╭──

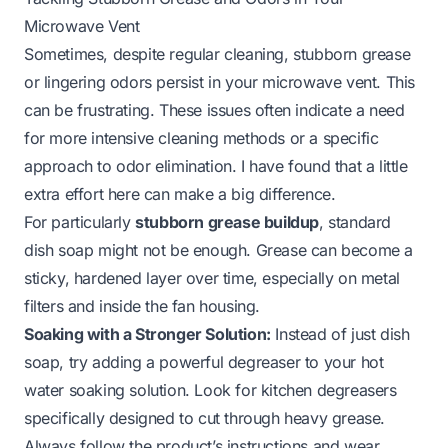
Microwave Vent
Sometimes, despite regular cleaning, stubborn grease
or lingering odors persist in your microwave vent. This
can be frustrating. These issues often indicate a need
for more intensive cleaning methods or a specific
approach to odor elimination. I have found that a little
extra effort here can make a big difference.
For particularly
stubborn grease buildup
, standard
dish soap might not be enough. Grease can become a
sticky, hardened layer over time, especially on metal
filters and inside the fan housing.
Soaking with a Stronger Solution:
Instead of just dish
soap, try adding a powerful degreaser to your hot
water soaking solution. Look for kitchen degreasers
specifically designed to cut through heavy grease.
Always follow the product’s instructions and wear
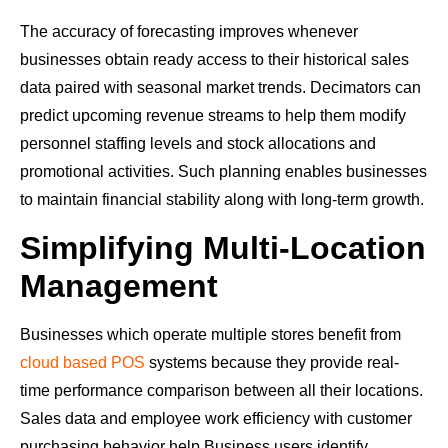
The accuracy of forecasting improves whenever
businesses obtain ready access to their historical sales
data paired with seasonal market trends. Decimators can
predict upcoming revenue streams to help them modify
personnel staffing levels and stock allocations and
promotional activities. Such planning enables businesses
to maintain financial stability along with long-term growth.
Simplifying Multi-Location
Management
Businesses which operate multiple stores benefit from
cloud based POS
systems because they provide real-
time performance comparison between all their locations.
Sales data and employee work efficiency with customer
purchasing behavior help Business users identify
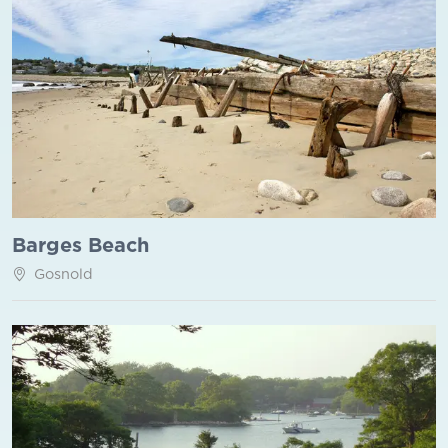
Barges Beach
Gosnold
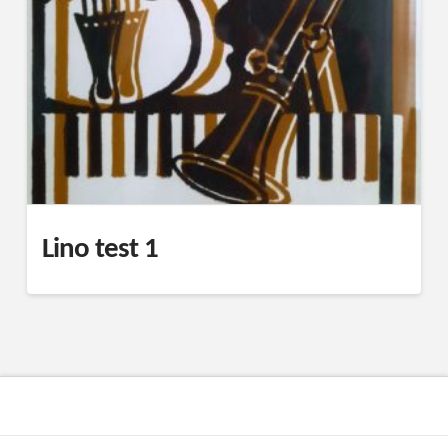
Lino test 1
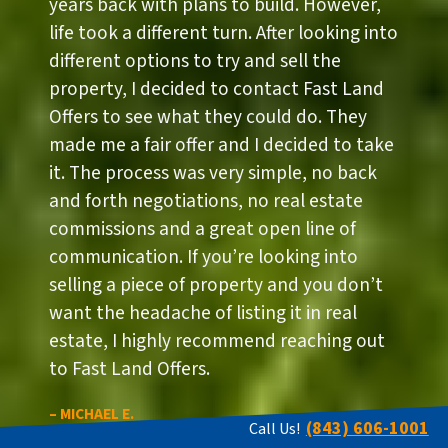
years back with plans to build. However,
life took a different turn. After looking into
different options to try and sell the
property, I decided to contact Fast Land
Offers to see what they could do. They
made me a fair offer and I decided to take
it. The process was very simple, no back
and forth negotiations, no real estate
commissions and a great open line of
communication. If you’re looking into
selling a piece of property and you don’t
want the headache of listing it in real
estate, I highly recommend reaching out
to Fast Land Offers.
– MICHAEL E.
(843) 606-1001
Call Us!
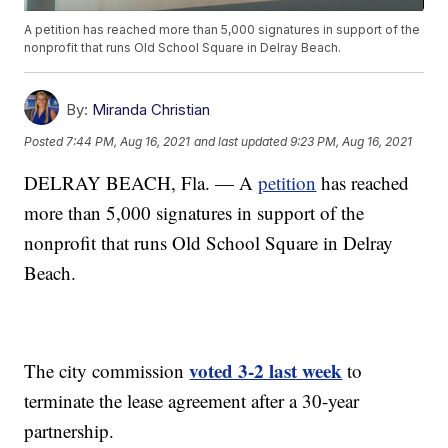
A petition has reached more than 5,000 signatures in support of the
nonprofit that runs Old School Square in Delray Beach.
By:
Miranda Christian
Posted
7:44 PM, Aug 16, 2021
and last updated
9:23 PM, Aug 16, 2021
DELRAY BEACH, Fla. — A
petition
has reached
more than 5,000 signatures in support of the
nonprofit that runs Old School Square in Delray
Beach.
voted 3-2 last week
The city commission
to
terminate the lease agreement after a 30-year
partnership.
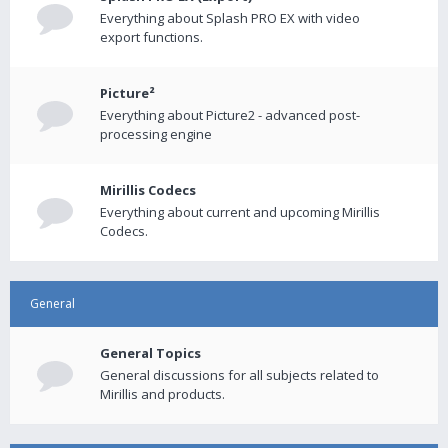
Everything about Splash PRO EX with video
export functions.
Picture²
Everything about Picture2 - advanced post-
processing engine
Mirillis Codecs
Everything about current and upcoming Mirillis
Codecs.
General
General Topics
General discussions for all subjects related to
Mirillis and products.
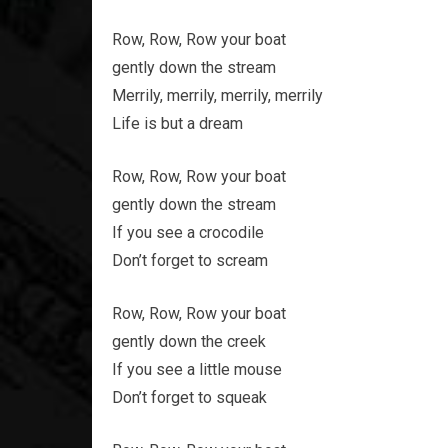
Row, Row, Row your boat
gently down the stream
Merrily, merrily, merrily, merrily
Life is but a dream
Row, Row, Row your boat
gently down the stream
If you see a crocodile
Don’t forget to scream
Row, Row, Row your boat
gently down the creek
If you see a little mouse
Don’t forget to squeak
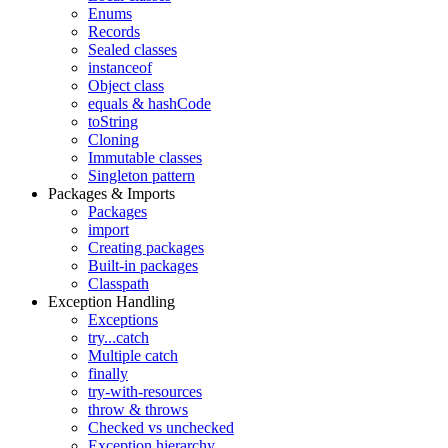
Enums
Records
Sealed classes
instanceof
Object class
equals & hashCode
toString
Cloning
Immutable classes
Singleton pattern
Packages & Imports
Packages
import
Creating packages
Built-in packages
Classpath
Exception Handling
Exceptions
try...catch
Multiple catch
finally
try-with-resources
throw & throws
Checked vs unchecked
Exception hierarchy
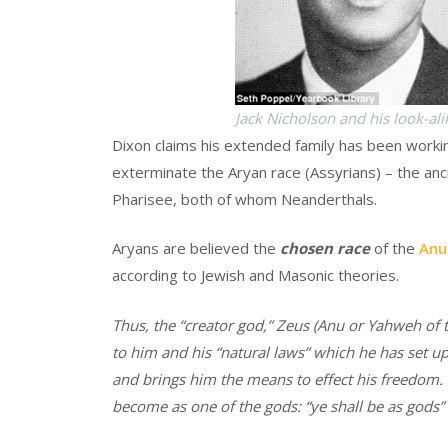
Jack Nicholson and his look-ali
Dixon claims his extended family has been workin
exterminate the Aryan race (Assyrians) – the an
Pharisee, both of whom Neanderthals.
Aryans are believed the
chosen race
of the
Anu
according to Jewish and Masonic theories.
Thus, the “creator god,” Zeus (Anu or Yahweh o
to him and his “natural laws” which he has set up
and brings him the means to effect his freedom. 
become as one of the gods: “ye shall be as gods” 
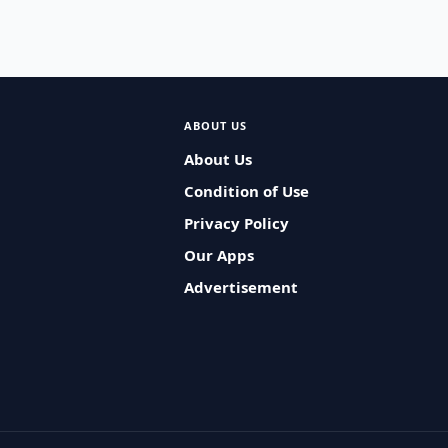
ABOUT US
About Us
Condition of Use
Privacy Policy
Our Apps
Advertisement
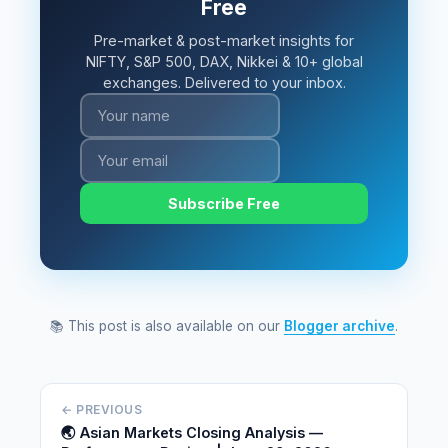
Free
Pre-market & post-market insights for
NIFTY, S&P 500, DAX, Nikkei & 10+ global
exchanges. Delivered to your inbox.
Subscribe Free
📚 This post is also available on our
Blogger archive
.
← PREVIOUS
🌏 Asian Markets Closing Analysis —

╰──

#### [WHAT IS NEEDED]
Only the text of the material belongs in your copy, which must match the original exactly.

#### [EXERCISE RESPONSE]
Microwave Vent
Sometimes, despite regular cleaning, stubborn grease
or lingering odors persist in your microwave vent. This
can be frustrating. These issues often indicate a need
for more intensive cleaning methods or a specific
approach to odor elimination. I have found that a little
extra effort here can make a big difference.
For particularly
stubborn grease buildup
, standard
dish soap might not be enough. Grease can become a
sticky, hardened layer over time, especially on metal
filters and inside the fan housing.
Soaking with a Stronger Solution:
Instead of just dish
soap, try adding a powerful degreaser to your hot
water soaking solution. Look for kitchen degreasers
specifically designed to cut through heavy grease.
Always follow the product’s instructions and wear
The accuracy of forecasting improves whenever
businesses obtain ready access to their historical sales
data paired with seasonal market trends. Decimators can
predict upcoming revenue streams to help them modify
personnel staffing levels and stock allocations and
promotional activities. Such planning enables businesses
to maintain financial stability along with long-term growth.
Simplifying Multi-Location
Management
Businesses which operate multiple stores benefit from
cloud based POS
systems because they provide real-
time performance comparison between all their locations.
Sales data and employee work efficiency with customer
purchasing behavior help Business users identify
Barges Beach
Gosnold
Lino test 1
years back with plans to build. However,
life took a different turn. After looking into
different options to try and sell the
property, I decided to contact Fast Land
Offers to see what they could do. They
made me a fair offer and I decided to take
it. The process was very simple, no back
and forth negotiations, no real estate
commissions and a great open line of
communication. If you’re looking into
selling a piece of property and you don’t
want the headache of listing it in real
estate, I highly recommend reaching out
to Fast Land Offers.
– MICHAEL E.
(843) 606-1001
Call Us!
A petition has reached more than 5,000 signatures in support of the
nonprofit that runs Old School Square in Delray Beach.
By:
Miranda Christian
Posted
7:44 PM, Aug 16, 2021
and last updated
9:23 PM, Aug 16, 2021
DELRAY BEACH, Fla. — A
petition
has reached
more than 5,000 signatures in support of the
nonprofit that runs Old School Square in Delray
Beach.
voted 3-2 last week
The city commission
to
terminate the lease agreement after a 30-year
partnership.
Everything about Splash PRO EX with video
export functions.
Picture²
Everything about Picture2 - advanced post-
processing engine
Mirillis Codecs
Everything about current and upcoming Mirillis
Codecs.
General
General Topics
General discussions for all subjects related to
Mirillis and products.
Row, Row, Row your boat
gently down the stream
Merrily, merrily, merrily, merrily
Life is but a dream
Row, Row, Row your boat
gently down the stream
If you see a crocodile
Don’t forget to scream
Row, Row, Row your boat
gently down the creek
If you see a little mouse
Don’t forget to squeak
Enums
Records
Sealed classes
instanceof
Object class
equals & hashCode
toString
Cloning
Immutable classes
Singleton pattern
Packages & Imports
Packages
import
Creating packages
Built-in packages
Classpath
Exception Handling
Exceptions
try...catch
Multiple catch
finally
try-with-resources
throw & throws
Checked vs unchecked
Exception hierarchy
Jack Nicholson and his look-ali
Dixon claims his extended family has been workin
exterminate the Aryan race (Assyrians) – the an
Pharisee, both of whom Neanderthals.
Aryans are believed the
chosen race
of the
Anu
according to Jewish and Masonic theories.
Thus, the “creator god,” Zeus (Anu or Yahweh o
to him and his “natural laws” which he has set up
and brings him the means to effect his freedom. 
become as one of the gods: “ye shall be as gods” 
ABOUT US
About Us
Condition of Use
Privacy Policy
Our Apps
Advertisement
Free
Pre-market & post-market insights for
NIFTY, S&P 500, DAX, Nikkei & 10+ global
exchanges. Delivered to your inbox.
Subscribe Free
📚 This post is also available on our
Blogger archive
.
← PREVIOUS
🌏 Asian Markets Closing Analysis —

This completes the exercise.